_Data to examine:_
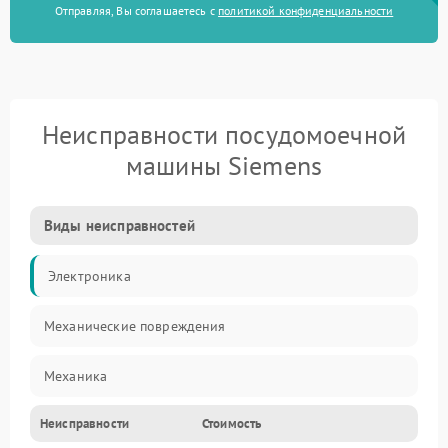
Отправляя, Вы соглашаетесь с
политикой конфиденциальности
Неисправности посудомоечной
машины Siemens
Виды неисправностей
Электроника
Механические повреждения
Механика
Неисправности
Стоимость
Управление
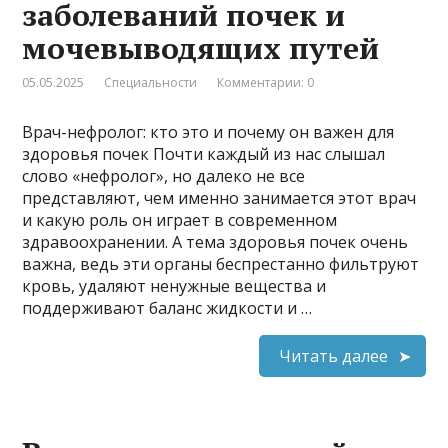
заболеваний почек и
мочевыводящих путей
05.05.2025
Специальности
Комментарии: 0
Врач-нефролог: кто это и почему он важен для
здоровья почек Почти каждый из нас слышал
слово «нефролог», но далеко не все
представляют, чем именно занимается этот врач
и какую роль он играет в современном
здравоохранении. А тема здоровья почек очень
важна, ведь эти органы беспрестанно фильтруют
кровь, удаляют ненужные вещества и
поддерживают баланс жидкости и …
Читать далее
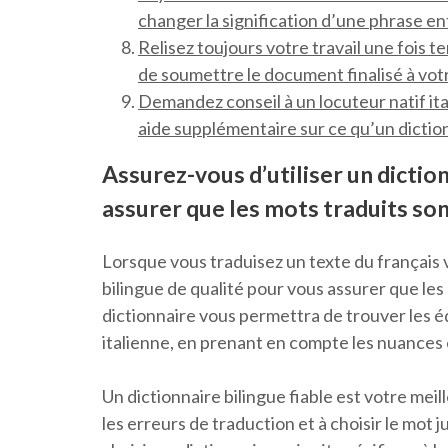
changer la signification d’une phrase en
Relisez toujours votre travail une fois t
de soumettre le document finalisé à votr
Demandez conseil à un locuteur natif ital
aide supplémentaire sur ce qu’un diction
Assurez-vous d’utiliser un dictio
assurer que les mots traduits son
Lorsque vous traduisez un texte du français ver
bilingue de qualité pour vous assurer que les
dictionnaire vous permettra de trouver les é
italienne, en prenant en compte les nuances e
Un dictionnaire bilingue fiable est votre meille
les erreurs de traduction et à choisir le mot 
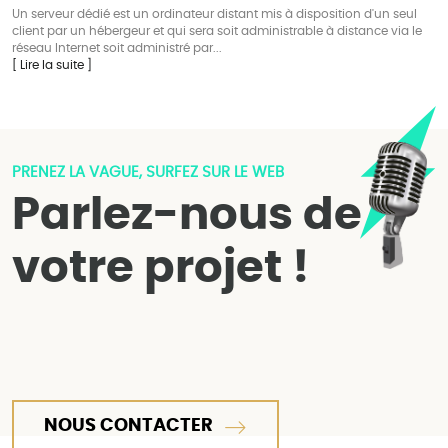
Un serveur dédié est un ordinateur distant mis à disposition d'un seul
client par un hébergeur et qui sera soit administrable à distance via le
réseau Internet soit administré par...
[ Lire la suite ]
PRENEZ LA VAGUE, SURFEZ SUR LE WEB
Parlez-nous de
votre projet !
NOUS CONTACTER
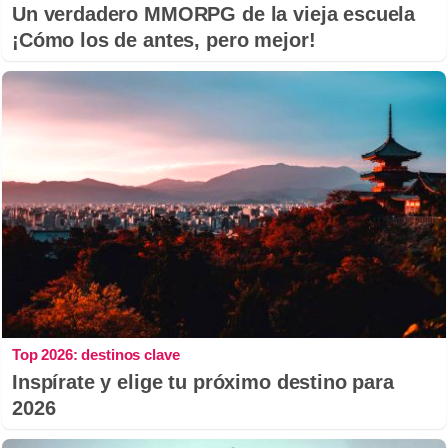
Un verdadero MMORPG de la vieja escuela
¡Cómo los de antes, pero mejor!
Top 2026: destinos clave
Inspírate y elige tu próximo destino para
2026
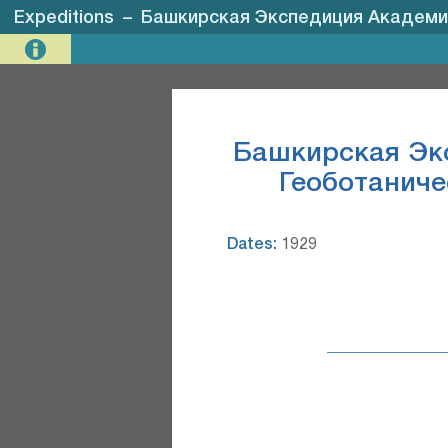
Expeditions
–
Башкирская Экспедиция Академии Н
Башкирская Экс
Геоботаниче
Dates:
1929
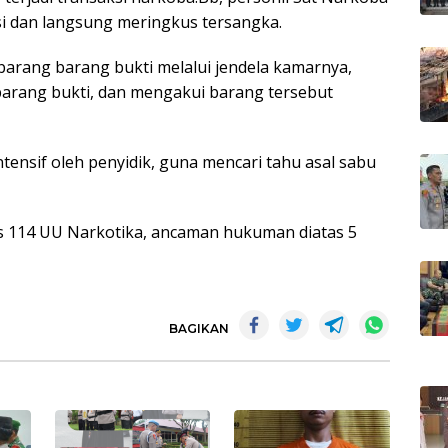
si dan langsung meringkus tersangka.
barang barang bukti melalui jendela kamarnya,
barang bukti, dan mengakui barang tersebut
intensif oleh penyidik, guna mencari tahu asal sabu
bs 114 UU Narkotika, ancaman hukuman diatas 5
BAGIKAN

_Exercise requirements:_
Ignoring the pictures, write out word for word the lines from the line containing "client par un" through the end of the material above.

_Expected answer:_
client par un hébergeur et qui sera soit administrable à distance via le
réseau Internet soit administré par...
[ Lire la suite ]
PRENEZ LA VAGUE, SURFEZ SUR LE WEB
Parlez-nous de
votre projet !
NOUS CONTACTER
Un verdadero MMORPG de la vieja escuela
¡Cómo los de antes, pero mejor!
Top 2026: destinos clave
Inspírate y elige tu próximo destino para
2026
Expeditions
–
Башкирская Экспедиция Академии Н
Башкирская Экс
Геоботаниче
Dates:
1929
si dan langsung meringkus tersangka.
barang barang bukti melalui jendela kamarnya,
barang bukti, dan mengakui barang tersebut
intensif oleh penyidik, guna mencari tahu asal sabu
bs 114 UU Narkotika, ancaman hukuman diatas 5
BAGIKAN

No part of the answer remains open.